Também não faltam, infelizmente, teólogos otimistas, que criam em torno de si uma agradável atmosfera de simpatia afirmando que quase ninguém se condena ao inferno. Nossa Senhora, contudo, ensina o contrário e o faz não só por palavras como ainda com o argumento invencível do fato concreto: abre o inferno aos olhos dos pastorinhos aterrorizados, para que contem ao mundo inteiro o que viram. E é em Nossa Senhora e não em certa teologia morna, de água de flor de laranjeira, que cumpre crer.

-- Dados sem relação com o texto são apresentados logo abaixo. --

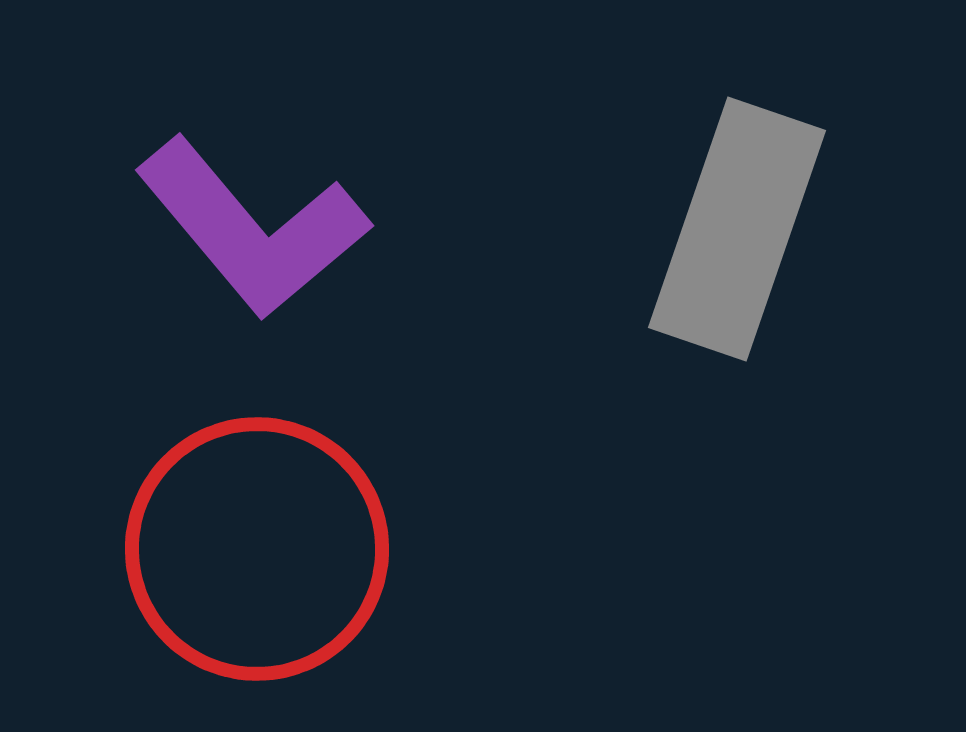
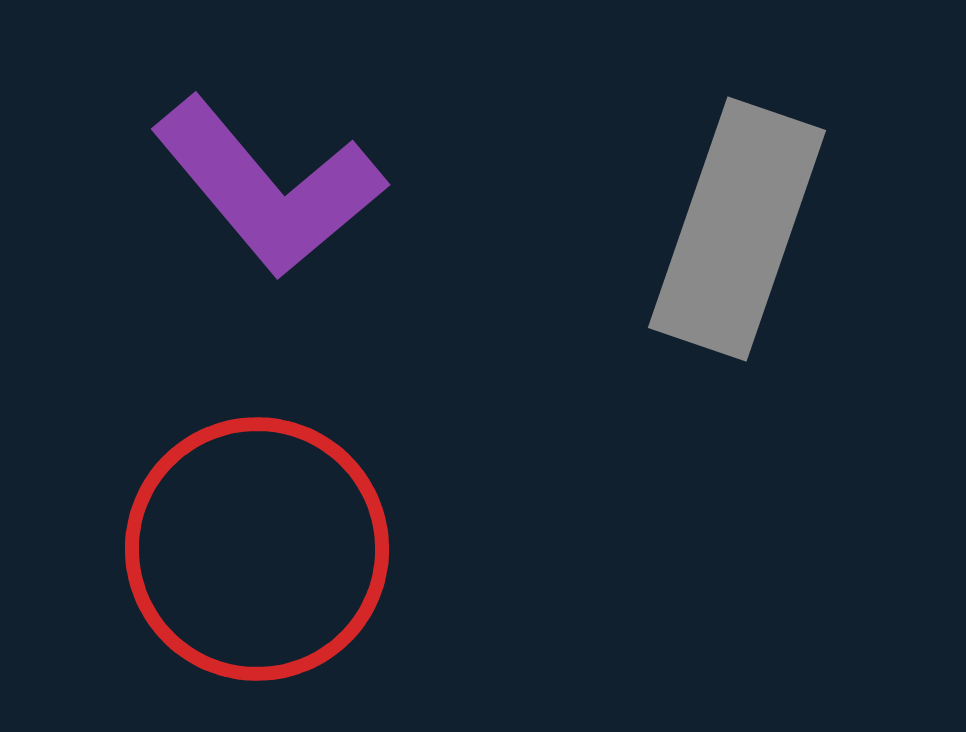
purple L-shape: moved 16 px right, 41 px up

A vida sobrenatural é a verdadeira solução
Já fizemos notar de passagem, em artigo anterior, que Nossa Senhora aponta como remédios fundamentais para o mundo contemporâneo a oração, a penitência, a emenda de vida. É destas três providências meramente espirituais que Ela faz depender a manutenção da paz, a preservação do Ocidente contra a propaganda comunista, a sobrevivência pois da própria civilização.

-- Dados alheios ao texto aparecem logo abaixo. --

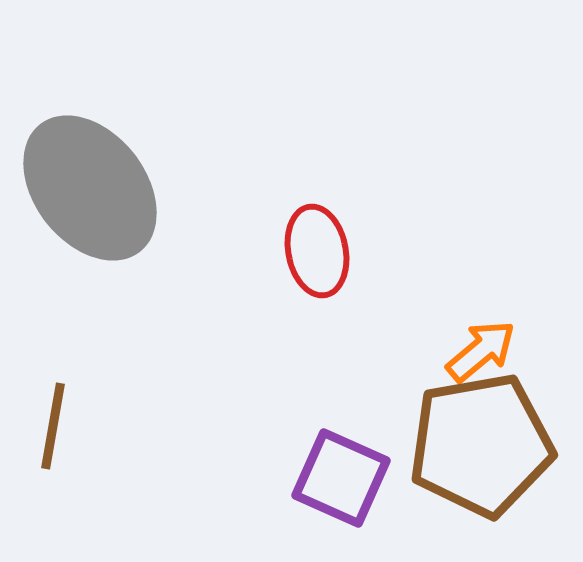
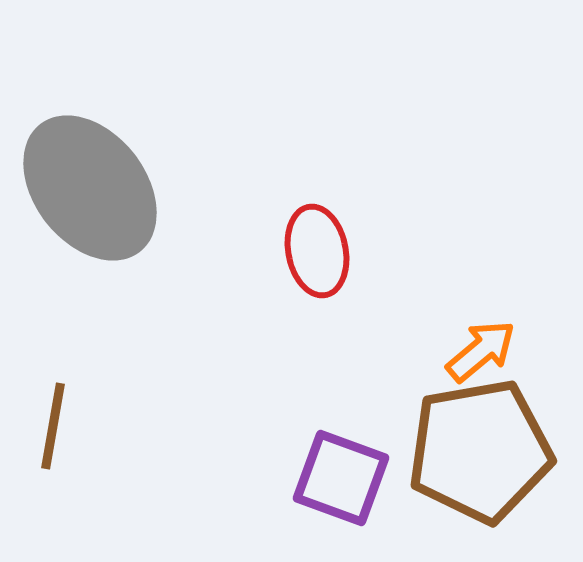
brown pentagon: moved 1 px left, 6 px down
purple square: rotated 4 degrees counterclockwise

Poderão chocar-se com isto muitos católicos mal avisados, que colocam todas as suas esperanças em meios meramente humanos. Afigura-se-lhes que tudo estaria salvo no dia em que a Igreja estivesse fortemente dotada de Seminários, Universidades, jornais, revistas, livrarias, cinemas, teatros, obras de caridade e de assistência social. Nesta concepção, tudo se reduz ao âmbito meramente natural. A descristianização tem como causa a insuficiência de nossos meios de propaganda e de ação. No dia em que tivermos remediado esta insuficiência, teremos vencido a descristianização. No entanto, aparece Nossa Senhora em Fátima, e não diz sobre todos estes meios de ação uma só palavra. Como explicar este mistério? Onde fica a palavra dos Papas, que não têm cessado recomendar tudo aquilo sobre o que Nossa Senhora silenciou? Estarão as mensagens de Fátima em contradição com as diretrizes pontifícias?

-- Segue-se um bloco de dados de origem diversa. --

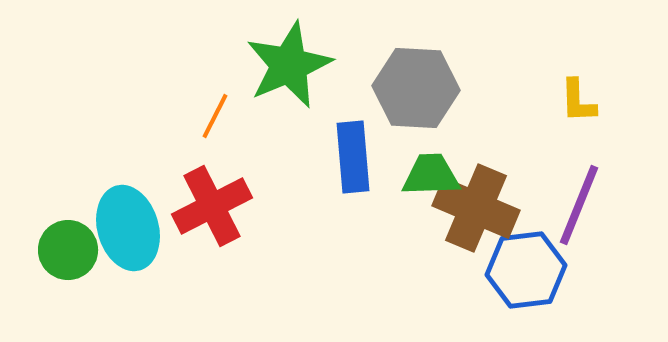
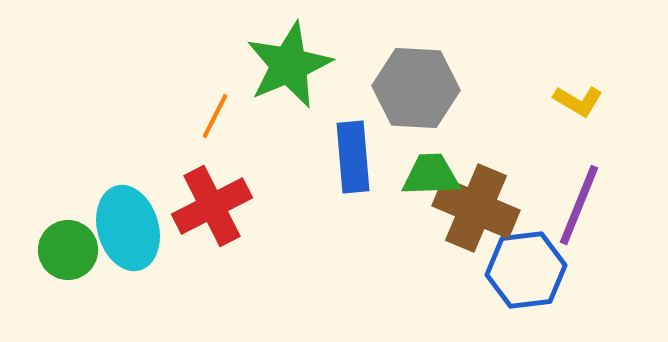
yellow L-shape: rotated 57 degrees counterclockwise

Seria fácil responder a todas estas questões, se os católicos se dessem ao trabalho de ler seriamente e por extenso os documentos pontifícios, em lugar de se contentar com citações que encontram esparsas aqui e acolá, em certos livros e jornais empenhados ao que parece em fazer uma verdadeira filtragem de tudo quanto na palavra do Sumo Pontífice eventualmente colida com seus preconceitos.
Os Papas não se cansam de recomendar o uso de todos os meios naturais legítimos para promover o Reinado social de Nosso Senhor Jesus Cristo. Contudo não ficam apenas nisso. Em documentos verdadeiramente sem conta mostram que os meios naturais não serão de nenhuma eficácia se não houver nos que lutam pela Igreja uma vida contínua de piedade, de mortificação, de sacrifício; se os soldados de Cristo não tiverem em vista constantemente que os meios de ação naturais devem ser canais da graça de Deus, e que o apóstolo – clérigo ou leigo – precisa ser ele próprio um reservatório das graças que devem vivificar suas obras.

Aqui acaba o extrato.